About us: We own the Wild Birds Unlimited nature shop in East Lansing, Michigan,
a store that provides a wide variety of supplies to help you enjoy the birdwatching hobby.

This blog was created to answer frequently asked questions & to share nature stories and photographs.
To contribute, email me at bloubird@gmail.com.

Wednesday, June 18, 2014

Some daddy birds that feed their babies

This month, your yard will become home to a new generation of birds. But as you're watching fledglings chase their parents, beg for food and learn the necessary skills to survive their new world, look for the presence, or absence, of father birds.

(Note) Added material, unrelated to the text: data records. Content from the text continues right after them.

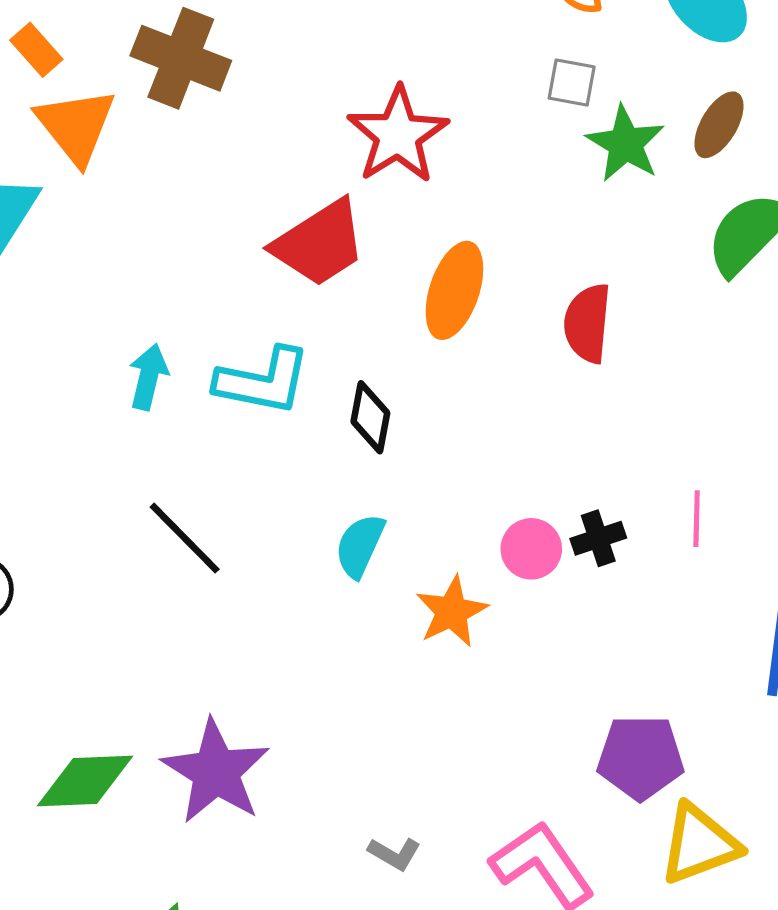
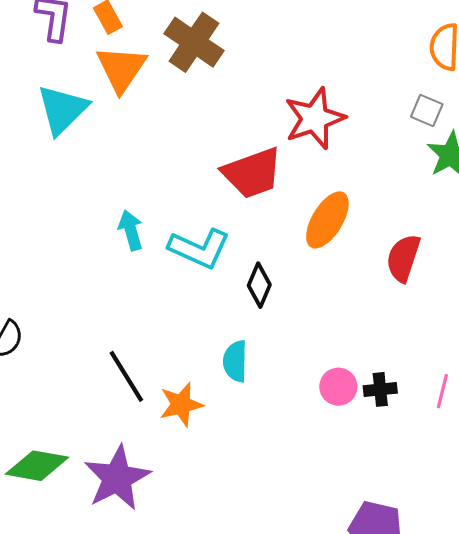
cyan arrow: (148, 377) -> (131, 230), turned -42
black line: (185, 538) -> (126, 376), moved
cyan semicircle: (360, 546) -> (235, 361), turned -36
orange star: (452, 612) -> (181, 404), moved

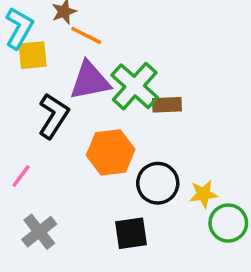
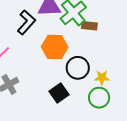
green circle: (228, 223) -> (99, 98), moved
black square: (131, 233) -> (59, 93), turned -36

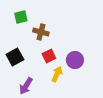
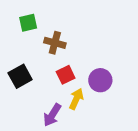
purple arrow: (26, 86) -> (52, 115), moved

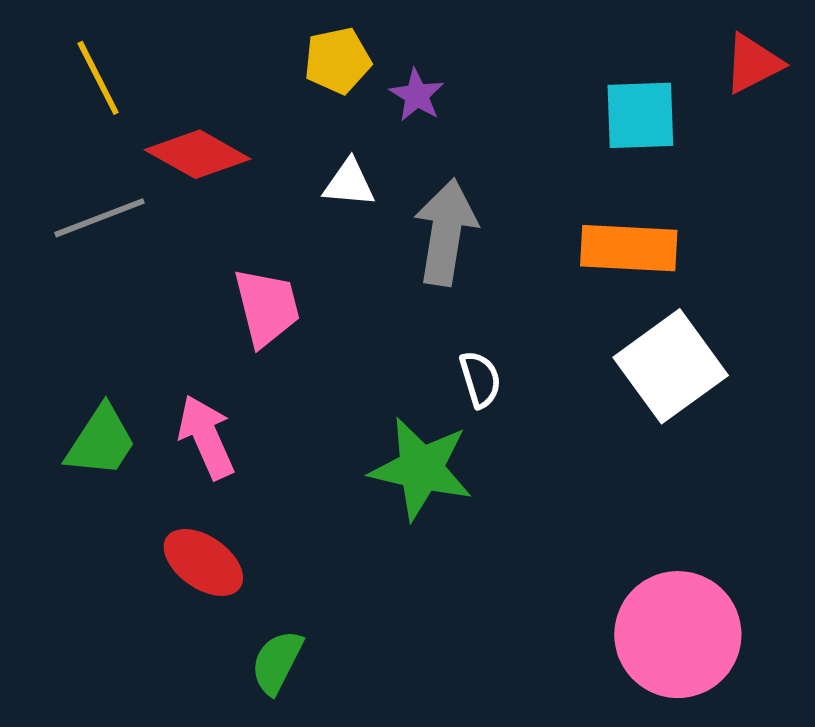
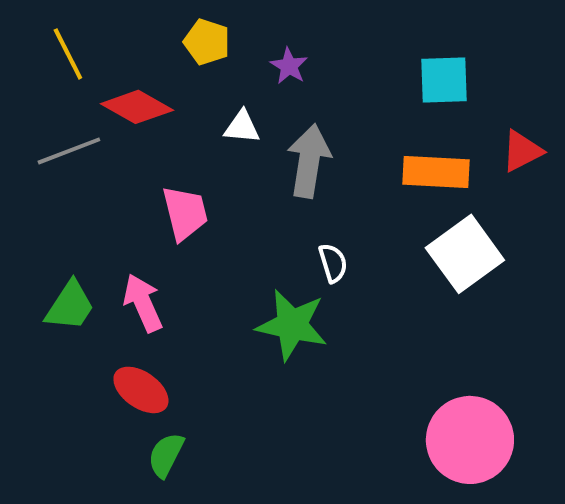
yellow pentagon: (337, 61) -> (207, 42), moved, turned 30
red triangle: (753, 63) -> (522, 151), moved
green semicircle: (277, 662) -> (166, 455), moved

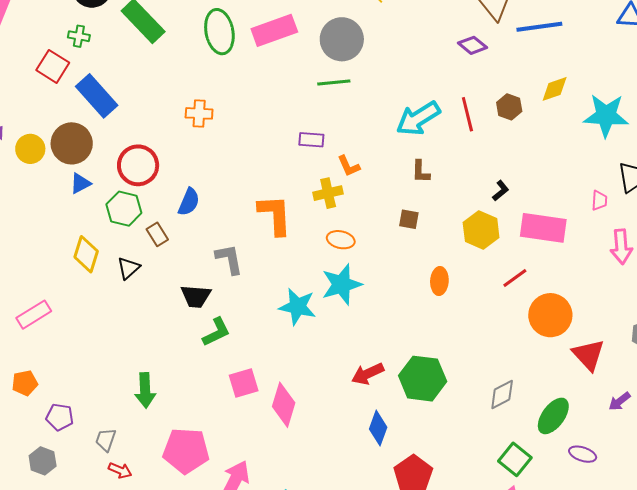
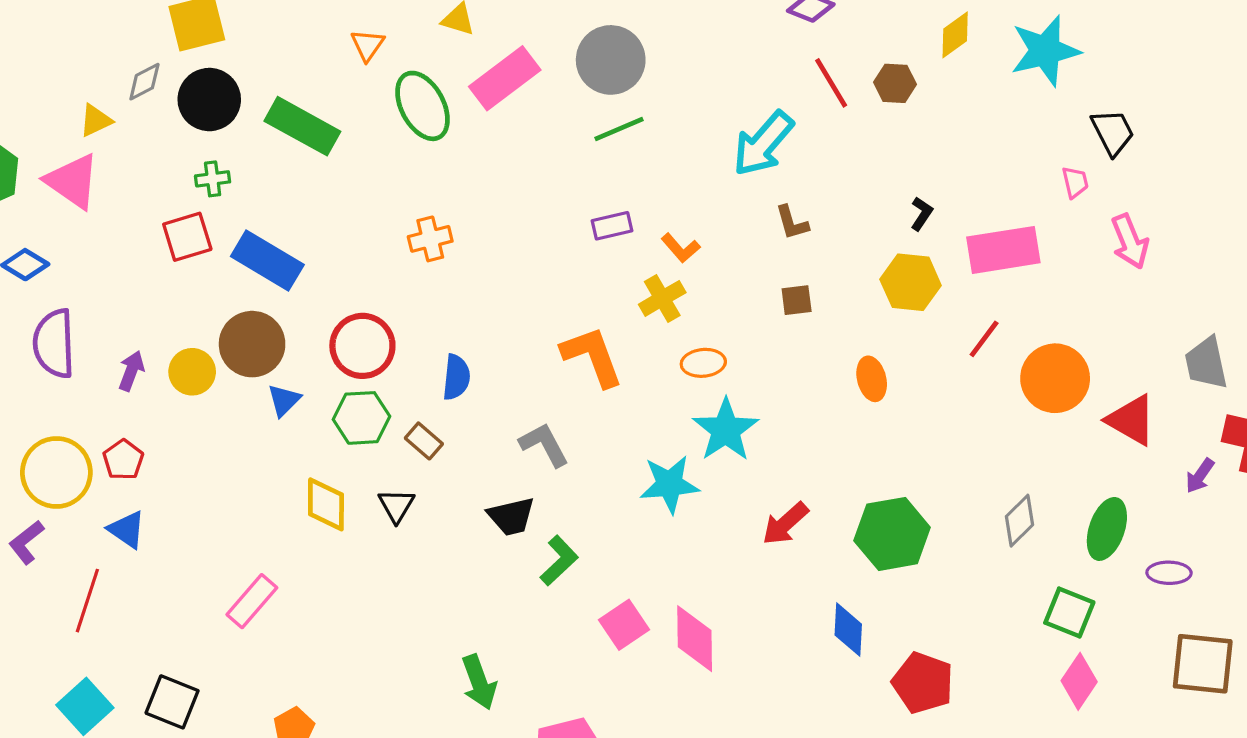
red square: (53, 66) -> (187, 237), turned -32
red line: (467, 114) -> (831, 83), moved
pink rectangle: (34, 315) -> (252, 601), moved
red arrow: (368, 374) -> (785, 524), moved

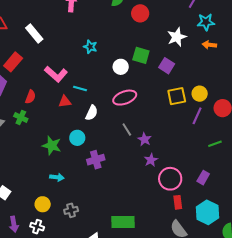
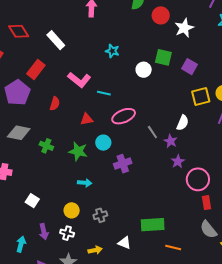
white star: (177, 37) -> (184, 28), moved
pink ellipse: (125, 98) -> (124, 116), moved
red triangle: (65, 102) -> (87, 119), moved
white semicircle: (92, 113) -> (183, 123), moved
green cross: (21, 118) -> (46, 146), moved

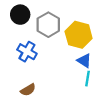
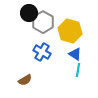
black circle: (20, 15) -> (29, 13), moved
blue cross: (27, 52) -> (42, 52), moved

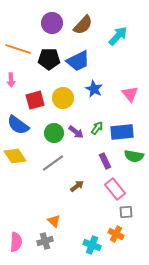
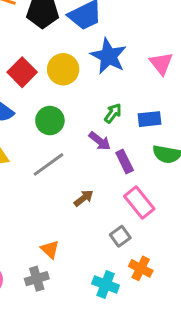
blue star: (94, 89) -> (108, 56), size x1.4
red square: (35, 100) -> (22, 72), turned -30
purple arrow: (76, 132) -> (100, 141), moved
blue rectangle: (122, 132) -> (149, 119), size x0.7
gray square: (126, 212) -> (120, 236), moved, turned -32

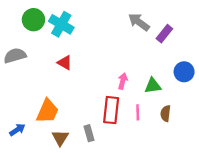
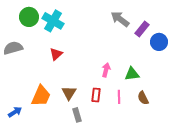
red triangle: (65, 63) -> (56, 54), turned 48
blue circle: (184, 72) -> (159, 42), moved
red rectangle: (111, 110) -> (96, 95), size x0.6
brown semicircle: (166, 114) -> (143, 98), turned -32
brown triangle: (60, 138) -> (69, 93), moved

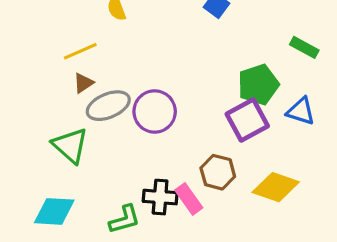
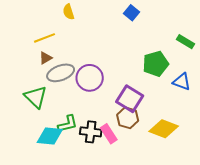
purple square: (247, 120) -> (130, 99), moved, turned -32
cyan diamond: (54, 211) -> (50, 136), moved
green L-shape: (125, 219) -> (68, 124), moved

Adult male birds' roles in raising their young differ greatly from one species to another. For example, male hummingbirds do nothing to help raise the young; their only contribution is to mate with the female and guard his territory. While the chickadee and nuthatch males feed their mates when they are incubating and brooding, and both adults feed the young.

But the Bird Father of the Year goes to the Downy Woodpeckers which have only one brood in the north. Downys nest in tree cavities that the male excavates. Then after 3 to 6 eggs are laid, both male and female share daytime nest duties. The males also incubate and brood at night and roost in the nest until their offspring fledge after two weeks. Once fledged, Downy males will also help feed the young and assist in leading them to food sources such as backyard bird feeders for the first few weeks.

Downy Woodpeckers are fascinating to watch as they propel themselves up the side of a tree, using their tail as a spring, hopping along, stopping from time to time to investigate a nook or cranny that may hide a juicy insect. Their bill is less chisel-shaped than that of other woodpeckers, and they use it like a pick for dissecting insect tunnels just under the bark. The bill is also used like a pair of tweezers to pick tiny insect eggs from the surface of leaves and bark.

To attract downys to your feeder, you can offer sunflower seeds, peanuts, suet, seed cylinders or mealworms. These energy-packed foods will entice your birds and their young to your yard for an up close view.